The classical referents that have defined the work we've gone over this semester thus far are still most certainly here: in the first few pages alone, the always erudite Norton footnotes point out references to the Latin playwright Plautus, the poet Horace, the Illiad, the Greek philosopher Hermotimus, and so on. The play has one foot in the world we've grown so used to over the last few months, and yet its other foot is firmly lodged in something completely different. Most noticeably, this is a seemingly almost godless world, with sexual inhibitions at an all-time low (need I bring up Volpone's attempted rape? Or the constantly alluded to sexual suggestiveness of Lady Would-Be Politic, who at one point actually says "This band shows not my neck enough" like an old English sorority girl?).
And then there are the characters, who are far from the paragons of moral and civic virtue that we learned quite a bit about in More's Utopia. Everyone's a con man, it would seem (or, put more eloquently by Mosca: "All the wise world is little else in nature/ But parasites or subparasites" (p. 1371). It's hard to empathize with the people being conned when the people being conned are seemingly MORE reprehensible than the con-men themselves. (Take, for example, the scene where Mosca goes through an entire list of terminal (and, of course, made up) illnesses that are plaguing the ailing Volpone. He's saying this Corbaccio, who responds to each new illness saying: "Good," "'Tis good," and, eventually, "Excellent, excellent.

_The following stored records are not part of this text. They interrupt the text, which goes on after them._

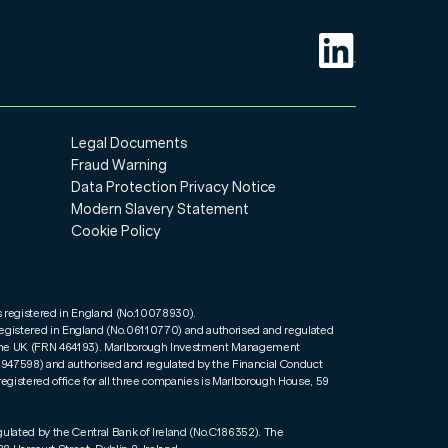
Legal Documents
Fraud Warning
Data Protection Privacy Notice
Modern Slavery Statement
Cookie Policy
s registered in England (No.10078930).
registered in England (No.06110770) and authorised and regulated
n the UK (FRN 464193). Marlborough Investment Management
01947598) and authorised and regulated by the Financial Conduct
registered office for all three companies is Marlborough House, 59
gulated by the Central Bank of Ireland (No.C186352). The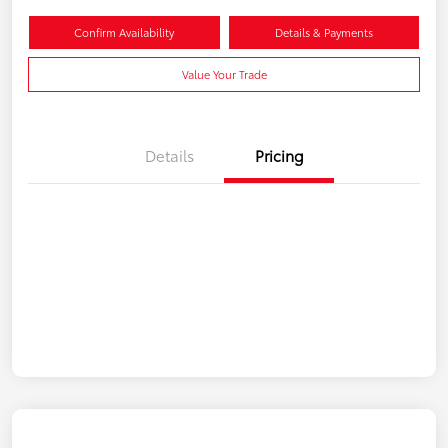
Confirm Availability
Details & Payments
Value Your Trade
Details
Pricing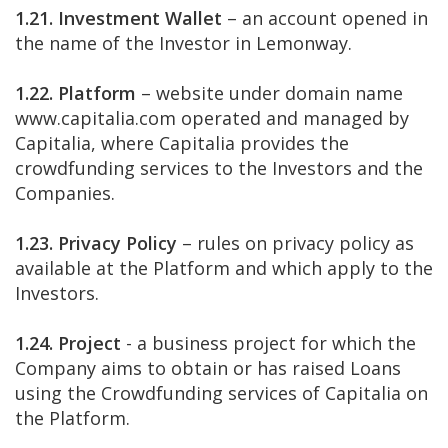
1.21. Investment Wallet
– an account opened in
the name of the Investor in Lemonway.
1.22. Platform
– website under domain name
www.capitalia.com operated and managed by
Capitalia, where Capitalia provides the
crowdfunding services to the Investors and the
Companies.
1.23. Privacy Policy
– rules on privacy policy as
available at the Platform and which apply to the
Investors.
1.24. Project
- a business project for which the
Company aims to obtain or has raised Loans
using the Crowdfunding services of Capitalia on
the Platform.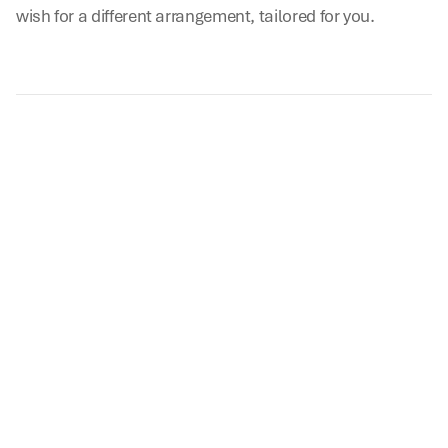
wish for a different arrangement, tailored for you.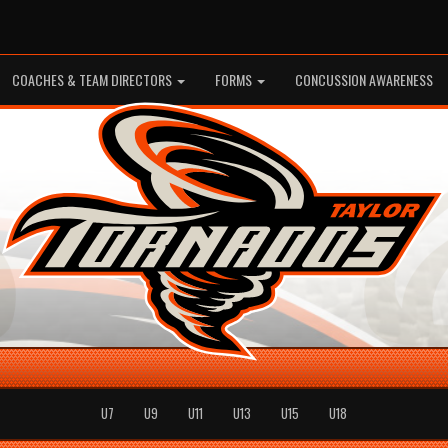
COACHES & TEAM DIRECTORS
FORMS
CONCUSSION AWARENESS
U7
U9
U11
U13
U15
U18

Sure I shall outlast him!") It brings to mind, of all things, a TV show like Seinfeld or It's Always Sunny in Philadelphia--horrible people doing horrible things to other horrible people, with the creator depicting all of the proceedings with a light comic touch (and, it would seem, with a serious undertone of fear and contempt re: what the Norton Anthology terms the "proto-capitalistic" society of early 17th century Europe).
It's a sensibility that would be honed, refined, and vulgarized (because, really, some of the soliloquies here--particularly those by the hyper-eloquent Mosca, are beautiful in and of themselves) over the next few centuries; luckily, we will always be able to return to this, one of the original sources.